Work required:
Reproduce the data below verbatim from the line containing "- **Material Type**: The" through its final line, and produce nothing more.

(Stored data entries)
______
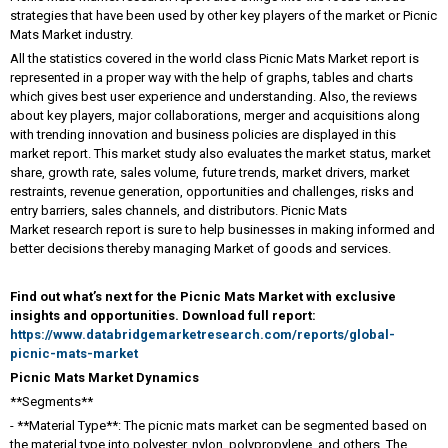
strategies that have been used by other key players of the market or Picnic
Mats Market industry.
All the statistics covered in the world class Picnic Mats Market report is
represented in a proper way with the help of graphs, tables and charts
which gives best user experience and understanding. Also, the reviews
about key players, major collaborations, merger and acquisitions along
with trending innovation and business policies are displayed in this
market report. This market study also evaluates the market status, market
share, growth rate, sales volume, future trends, market drivers, market
restraints, revenue generation, opportunities and challenges, risks and
entry barriers, sales channels, and distributors. Picnic Mats
Market research report is sure to help businesses in making informed and
better decisions thereby managing Market of goods and services.
Find out what’s next for the Picnic Mats Market with exclusive
insights and opportunities. Download full report:
https://www.databridgemarketresearch.com/reports/global-
picnic-mats-market
Picnic Mats Market Dynamics
**Segments**
- **Material Type**: The picnic mats market can be segmented based on
the material type into polyester, nylon, polypropylene, and others. The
______
Solution to the exercise:
- **Material Type**: The picnic mats market can be segmented based on
the material type into polyester, nylon, polypropylene, and others. The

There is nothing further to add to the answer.